What to produce:
Make an exact copy of the listing underneath, skipping each picture.

Study material:

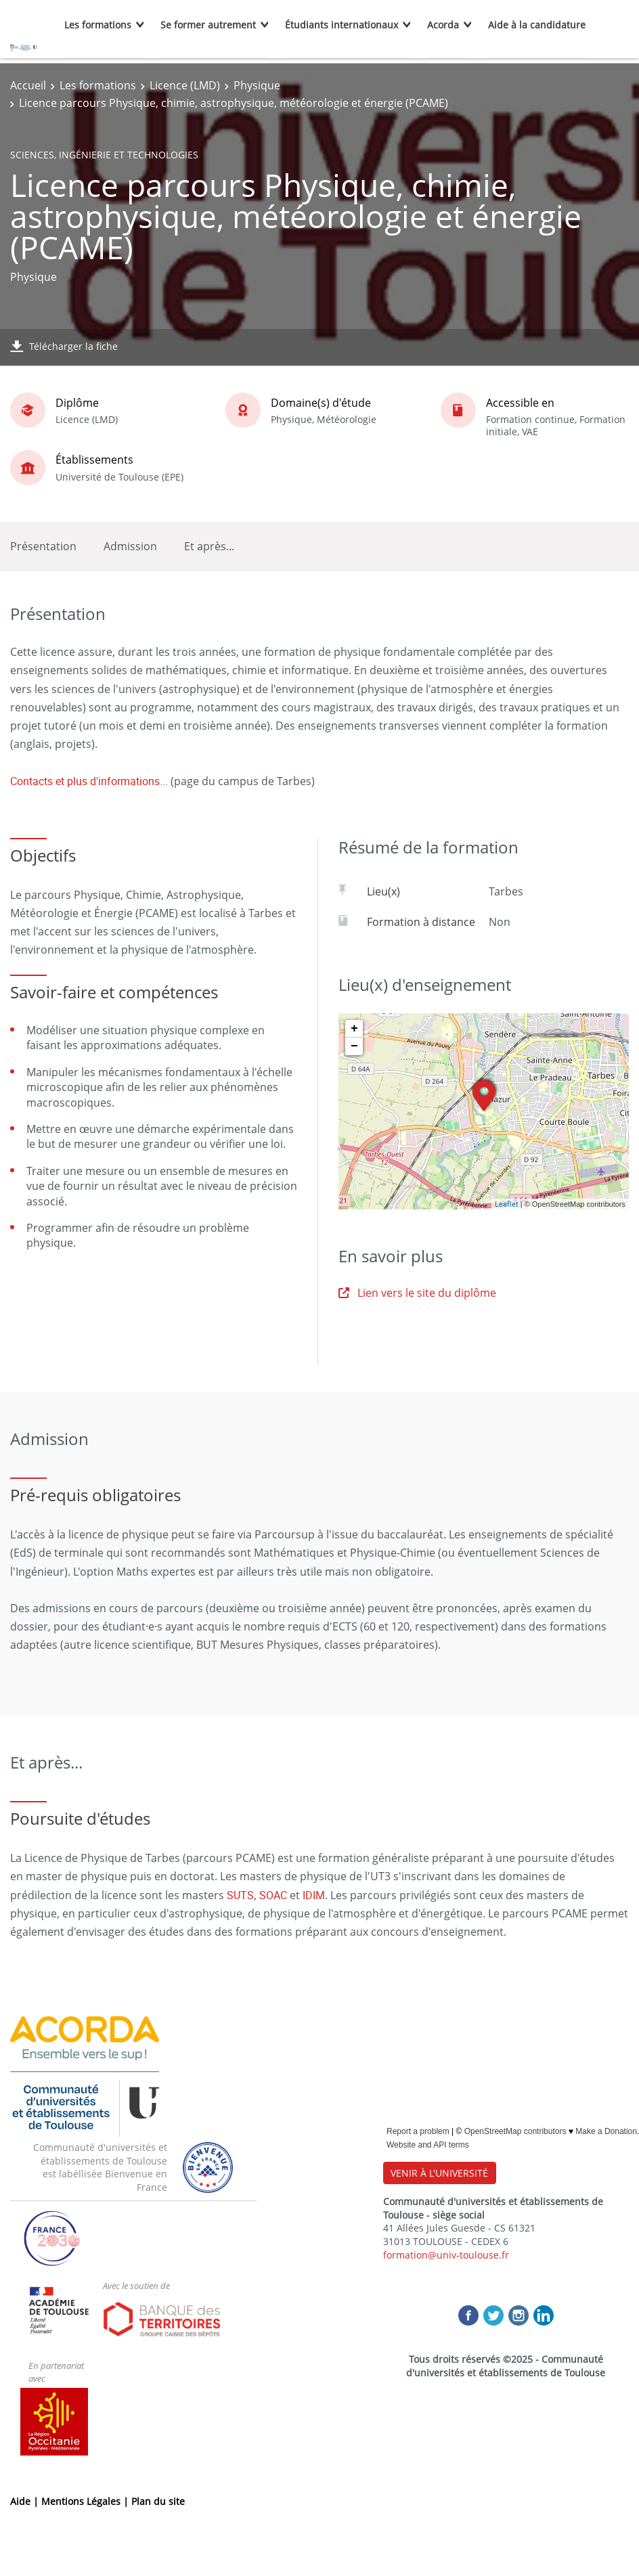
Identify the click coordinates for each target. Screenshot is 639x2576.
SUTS (240, 1895)
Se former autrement (208, 24)
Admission (130, 546)
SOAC (273, 1895)
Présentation (43, 546)
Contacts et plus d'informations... (89, 781)
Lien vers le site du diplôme (417, 1292)
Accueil (28, 85)
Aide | (25, 2501)
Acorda (443, 24)
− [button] (354, 1046)
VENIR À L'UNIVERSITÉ (439, 2173)
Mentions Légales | (86, 2501)
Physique (257, 85)
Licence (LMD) (185, 85)
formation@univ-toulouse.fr (446, 2254)
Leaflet (507, 1204)
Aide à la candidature (537, 24)
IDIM (314, 1895)
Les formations (97, 24)
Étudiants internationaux (341, 24)
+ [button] (354, 1029)
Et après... (209, 546)
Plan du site (158, 2501)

Exercise result:
Identify the click coordinates for each target. Screenshot is 639x2576.
SUTS (240, 1895)
Se former autrement (208, 24)
Admission (130, 546)
SOAC (273, 1895)
Présentation (43, 546)
Contacts et plus d'informations... (89, 781)
Lien vers le site du diplôme (417, 1292)
Accueil (28, 85)
Aide | (25, 2501)
Acorda (443, 24)
− [button] (354, 1046)
VENIR À L'UNIVERSITÉ (439, 2173)
Mentions Légales | (86, 2501)
Physique (257, 85)
Licence (LMD) (185, 85)
formation@univ-toulouse.fr (446, 2254)
Leaflet (507, 1204)
Aide à la candidature (537, 24)
IDIM (314, 1895)
Les formations (97, 24)
Étudiants internationaux (341, 24)
+ [button] (354, 1029)
Et après... (209, 546)
Plan du site (158, 2501)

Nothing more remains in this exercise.